Hospital administrators, by accepting the status quo in present-day CDI program processes, are allowing desperately needed revenue to slip right through their fingers. Insufficient documentation, also known as poor documentation, and the practices that allow for it, will continue to fester without overdue transformation in CDI processes, consisting of queries as the hallmark of most programs.
Traditional key performance indicators (KPIs) used to measure overall success of a CDI program have no correlation with meaningful, measurable, and sustainable improvement in documentation integrity. Simply put, these KPIs are measures of task-based activities that do not promote nor achieve improvement in true documentation integrity that generates revenue falling to the hospital’s bottom line. As long as the C suite continues to use the current KPIs as measurement of their CDI program, with present CDI processes, the more revenue the hospital allows to continue to slip through the cracks.

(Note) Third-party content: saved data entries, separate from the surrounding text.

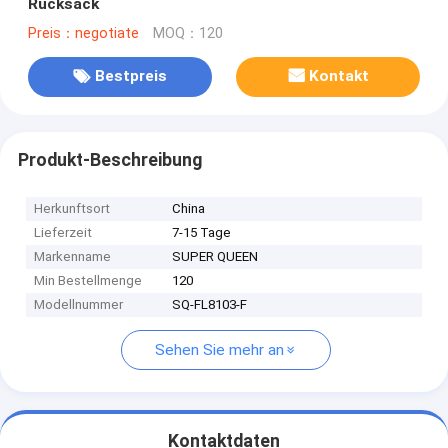
Rucksack
Preis：negotiate
MOQ：120
Bestpreis
Kontakt
Produkt-Beschreibung
Herkunftsort
China
Lieferzeit
7-15 Tage
Markenname
SUPER QUEEN
Min Bestellmenge
120
Modellnummer
SQ-FL8103-F
Sehen Sie mehr an
Kontaktdaten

CDI: There Is a Better Way!
CDI that generates optimal net patient revenue, with preservation, consists of modifying the current approach of an unrelenting focus upon CC/MCC capture. This approach has long outlived its shelf life; what really matters is moving the needle on the quality and completeness of physician documentation through program redesign.
The first step in this journey to recovery is for the C suite to open the hood, kick the tires, and refuse to accept on face value the program results CDI leadership is providing every month. Stellar KPIs provided to the C suite are mere measures of task-based activities, associated with “feel-good” monies the hospital may or may not collect (or, if collected, may not be retained after payer scrutiny). Track monthly medical necessity and clinical validation denials for which CDI reviewed the record and secured a CC/MCC diagnosis. This is a potential measure of current defects in the hospital’s CDI program. In many ways, CDI is the perpetuator of self-inflicted denials through the query process.

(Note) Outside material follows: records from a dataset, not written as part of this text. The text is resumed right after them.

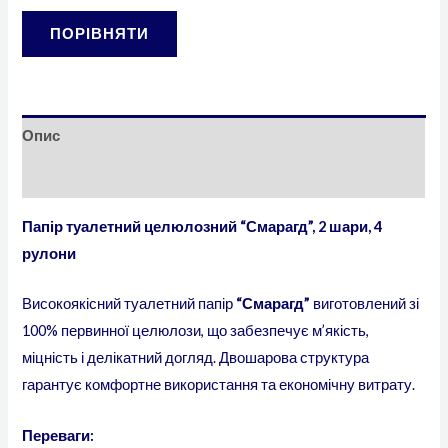
ПОРІВНЯТИ
Опис
Додаткова інформація
Папір туалетний целюлозний “Смарагд”, 2 шари, 4
рулони
Високоякісний туалетний папір
“Смарагд”
виготовлений зі
100% первинної целюлози, що забезпечує м’якість,
міцність і делікатний догляд. Двошарова структура
гарантує комфортне використання та економічну витрату.
Переваги:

Allow me to leave you with the following takeaway points:
- Current CDI processes require total transformation.
- CDI transformation, rejecting the status quo, is a sound financial strategy to address continued financial stressors of all hospitals and health systems.
- Medical necessity and clinical validation denials will continue unabated without transformation.
- Without adequate documentation that reflects the patient’s clinical acuity with solid clinical information, medical necessity is elusive. Without medical necessity, CDI is irrelevant.
- CDI cannot improve integrity of the documentation by themselves; it requires a team approach, breaking down traditional silos in the revenue cycle.
- Time is of the essence, so act now.